> _WHAT THE TASK REQUIRES_
The response must contain each line of the material that holds "event".
### DATA PROVIDED
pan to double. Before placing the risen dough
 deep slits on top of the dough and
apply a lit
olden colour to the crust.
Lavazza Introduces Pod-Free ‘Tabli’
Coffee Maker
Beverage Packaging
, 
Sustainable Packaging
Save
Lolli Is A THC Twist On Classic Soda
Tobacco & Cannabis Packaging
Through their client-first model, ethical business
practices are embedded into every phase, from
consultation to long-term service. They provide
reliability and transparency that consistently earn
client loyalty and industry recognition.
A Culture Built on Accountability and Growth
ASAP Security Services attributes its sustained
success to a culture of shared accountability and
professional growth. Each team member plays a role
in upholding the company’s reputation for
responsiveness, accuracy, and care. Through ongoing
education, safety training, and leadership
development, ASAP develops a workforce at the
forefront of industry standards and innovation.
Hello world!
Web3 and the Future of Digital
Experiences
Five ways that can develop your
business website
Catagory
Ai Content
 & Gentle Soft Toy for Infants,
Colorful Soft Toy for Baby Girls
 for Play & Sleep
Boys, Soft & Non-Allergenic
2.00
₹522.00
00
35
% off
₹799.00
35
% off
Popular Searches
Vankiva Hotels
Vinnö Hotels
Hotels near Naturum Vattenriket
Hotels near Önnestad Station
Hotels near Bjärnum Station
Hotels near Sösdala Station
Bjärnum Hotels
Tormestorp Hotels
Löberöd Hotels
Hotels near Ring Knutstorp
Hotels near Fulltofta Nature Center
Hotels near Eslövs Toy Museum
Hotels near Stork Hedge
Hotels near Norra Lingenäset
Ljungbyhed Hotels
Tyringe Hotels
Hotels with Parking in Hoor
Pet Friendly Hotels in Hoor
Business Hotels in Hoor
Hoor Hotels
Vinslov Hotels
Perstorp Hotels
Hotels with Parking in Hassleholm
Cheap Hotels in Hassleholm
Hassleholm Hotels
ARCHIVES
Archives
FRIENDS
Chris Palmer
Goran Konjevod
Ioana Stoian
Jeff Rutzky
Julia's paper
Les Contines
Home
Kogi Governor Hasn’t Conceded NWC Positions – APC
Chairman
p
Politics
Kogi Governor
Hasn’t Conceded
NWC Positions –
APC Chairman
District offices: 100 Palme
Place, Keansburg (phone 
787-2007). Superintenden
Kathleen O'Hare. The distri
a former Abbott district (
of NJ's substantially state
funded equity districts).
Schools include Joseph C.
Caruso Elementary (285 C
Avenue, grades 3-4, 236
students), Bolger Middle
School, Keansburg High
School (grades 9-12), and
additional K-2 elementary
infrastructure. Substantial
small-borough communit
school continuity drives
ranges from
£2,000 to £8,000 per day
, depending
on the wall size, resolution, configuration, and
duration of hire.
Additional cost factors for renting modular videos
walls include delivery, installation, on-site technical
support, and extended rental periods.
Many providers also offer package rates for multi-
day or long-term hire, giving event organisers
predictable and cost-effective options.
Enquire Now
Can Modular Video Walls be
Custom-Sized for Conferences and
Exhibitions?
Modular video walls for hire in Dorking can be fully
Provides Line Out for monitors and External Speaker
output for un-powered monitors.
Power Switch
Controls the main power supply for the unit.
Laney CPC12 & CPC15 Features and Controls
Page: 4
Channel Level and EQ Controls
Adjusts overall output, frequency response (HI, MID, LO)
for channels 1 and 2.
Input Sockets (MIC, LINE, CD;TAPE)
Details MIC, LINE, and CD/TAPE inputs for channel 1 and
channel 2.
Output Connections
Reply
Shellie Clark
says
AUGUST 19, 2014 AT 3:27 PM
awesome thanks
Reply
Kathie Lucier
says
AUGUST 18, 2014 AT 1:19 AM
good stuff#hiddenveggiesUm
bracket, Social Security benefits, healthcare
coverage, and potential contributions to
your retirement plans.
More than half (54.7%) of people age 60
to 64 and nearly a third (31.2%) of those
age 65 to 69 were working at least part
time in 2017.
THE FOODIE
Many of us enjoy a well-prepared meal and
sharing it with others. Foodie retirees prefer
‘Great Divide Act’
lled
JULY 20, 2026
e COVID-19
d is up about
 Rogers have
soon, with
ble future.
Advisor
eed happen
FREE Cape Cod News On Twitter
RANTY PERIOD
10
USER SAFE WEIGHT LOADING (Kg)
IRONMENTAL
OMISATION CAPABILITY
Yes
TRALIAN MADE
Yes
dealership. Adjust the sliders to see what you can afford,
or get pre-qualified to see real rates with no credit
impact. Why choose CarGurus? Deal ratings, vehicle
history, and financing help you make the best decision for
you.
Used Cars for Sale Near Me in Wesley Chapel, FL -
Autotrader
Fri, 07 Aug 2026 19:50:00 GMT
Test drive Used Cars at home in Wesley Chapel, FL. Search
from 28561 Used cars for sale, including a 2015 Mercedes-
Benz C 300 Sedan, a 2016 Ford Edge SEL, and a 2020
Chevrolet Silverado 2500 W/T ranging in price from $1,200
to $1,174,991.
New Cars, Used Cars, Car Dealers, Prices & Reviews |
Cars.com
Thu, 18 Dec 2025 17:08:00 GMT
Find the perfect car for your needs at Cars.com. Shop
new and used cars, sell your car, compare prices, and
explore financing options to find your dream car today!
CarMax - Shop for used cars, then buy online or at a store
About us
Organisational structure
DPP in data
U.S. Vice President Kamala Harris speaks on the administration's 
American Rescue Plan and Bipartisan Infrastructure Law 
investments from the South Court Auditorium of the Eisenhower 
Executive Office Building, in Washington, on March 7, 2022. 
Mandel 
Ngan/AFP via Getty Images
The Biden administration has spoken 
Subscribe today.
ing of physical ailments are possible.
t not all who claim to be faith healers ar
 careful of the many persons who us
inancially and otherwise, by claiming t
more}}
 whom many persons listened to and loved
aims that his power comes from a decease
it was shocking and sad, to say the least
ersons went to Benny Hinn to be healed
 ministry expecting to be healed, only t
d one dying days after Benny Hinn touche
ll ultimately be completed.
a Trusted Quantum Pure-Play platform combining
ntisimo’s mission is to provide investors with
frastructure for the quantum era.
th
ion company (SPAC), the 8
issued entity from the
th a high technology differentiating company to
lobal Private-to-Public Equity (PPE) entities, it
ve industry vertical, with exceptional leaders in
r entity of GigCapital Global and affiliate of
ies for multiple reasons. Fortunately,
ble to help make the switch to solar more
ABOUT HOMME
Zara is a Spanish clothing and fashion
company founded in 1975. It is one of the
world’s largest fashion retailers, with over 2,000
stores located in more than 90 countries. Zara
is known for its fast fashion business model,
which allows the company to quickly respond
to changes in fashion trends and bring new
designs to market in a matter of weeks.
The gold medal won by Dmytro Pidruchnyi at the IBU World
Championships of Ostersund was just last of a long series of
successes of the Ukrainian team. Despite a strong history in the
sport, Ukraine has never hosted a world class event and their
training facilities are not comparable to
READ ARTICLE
######
> _SOLUTION FOR THIS TASK_
day or long-term hire, giving event organisers
sport, Ukraine has never hosted a world class event and their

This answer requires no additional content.